When the event took place, Tran stays at section 8, but went to visit a friend at section 7 the night before the ‘transferring’ date. Her friend’s hut was close to the main gate. At about 5 am, she was alerted that there were many policemen inside section 7. She quickly got out and she stood outside the gate to observe the tragedy took place inside the camp from early morning until late in the evening.
Tran said that she could never forget what she had witnessed. The police discharged teargas toward the detainees inside section 7 non-stop, starting from early morning until 5 or 6 pm.
It was chaotic, people were running around in different directions, affected by the teargas, they could not breath, they could not see, people were coughing and crying.
Some detainees climbed on the rooftop to protest and could not get down. As soon as they got down from the roof, they were severely beaten by police with batons. Tran watched one of her friends being beat up so much that he had many broken bones and one his eyes was permanently damaged.
Three months after the incident, Tran returned to Vietnam. She said life in the country was even more unbearable than before she left. Two weeks later, Tran and 14 other people who also returned from HK jumped on a boat and set sailed to HK again. Her family did not know she was leaving and she left before receiving the money that she was supposed to receive from the UNHCR under the volunteer repatriation scheme.
Similarly, the journey took them about a month. This time, Tran said it was different because there was hardly any boat heading to HK as it was the first time she went in 1988.
When Tran returns to HK she knew that she would be sent back to Vietnam but she was determined not to not stay in Vietnam. Tran explained that she and the other people on the boat reported to the authorities upon arrival that they were once in HK and had returned to Vietnam. She said that they were treated the same as everyone else even though the government knew that they were ‘double-backers’ the term the government used when referring to those who came back.
A year later, Tran’s friend arranged for her to meet with a man from HK, at the detention centre where she stayed. They became friends and later got married and have one daughter.

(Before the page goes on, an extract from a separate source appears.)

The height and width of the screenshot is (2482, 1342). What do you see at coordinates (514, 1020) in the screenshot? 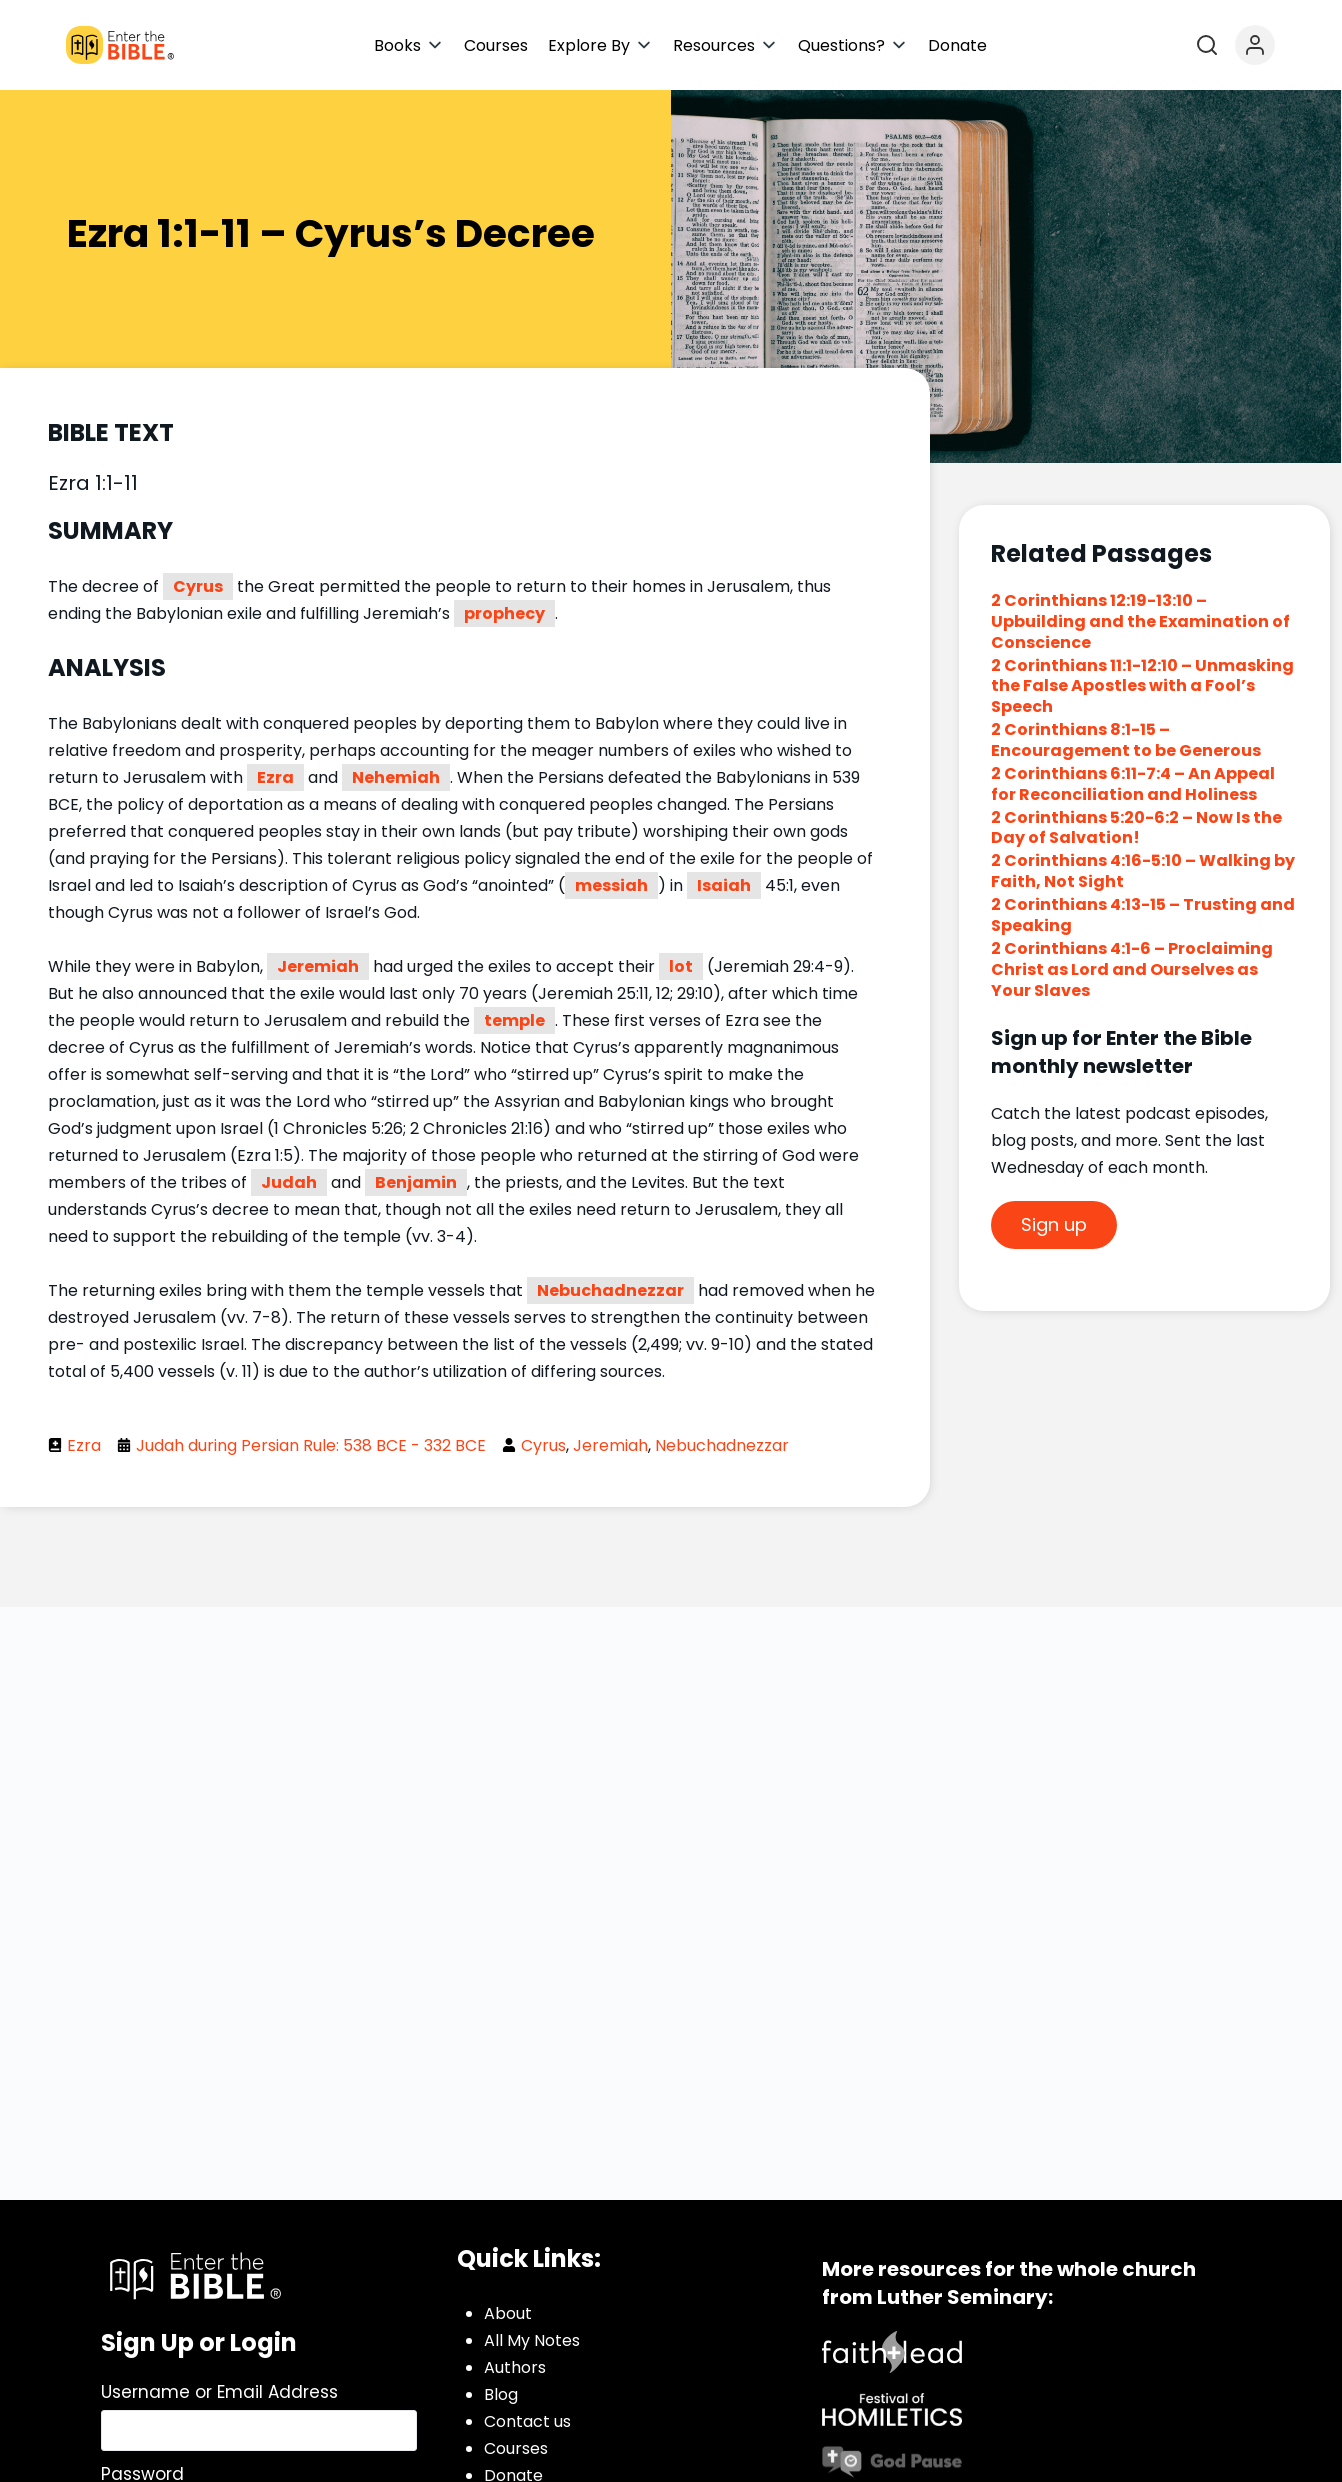
I see `temple` at bounding box center [514, 1020].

When I met Tran in 2013, her daughter was finishing high school and Tran was working at a local factory.
Reflecting on her experience as refugee in HK, Tran said that she felt neutral about the HK Government. She said, “in general, the government was not very difficult, but as things escalated, they had to take harsh action”. Tran claims the war that caused all the pain and sorrow, “No one wants to leave, and even birds do not want to leave their nest… I am now at peace and I live my life with purpose.” she said.
Tran’s sister, who came to HK with her in 1995, got married and had three children while staying in the detention centre. They volunteered to return to Vietnam, sadly, her husband got depressed and became a drug addict.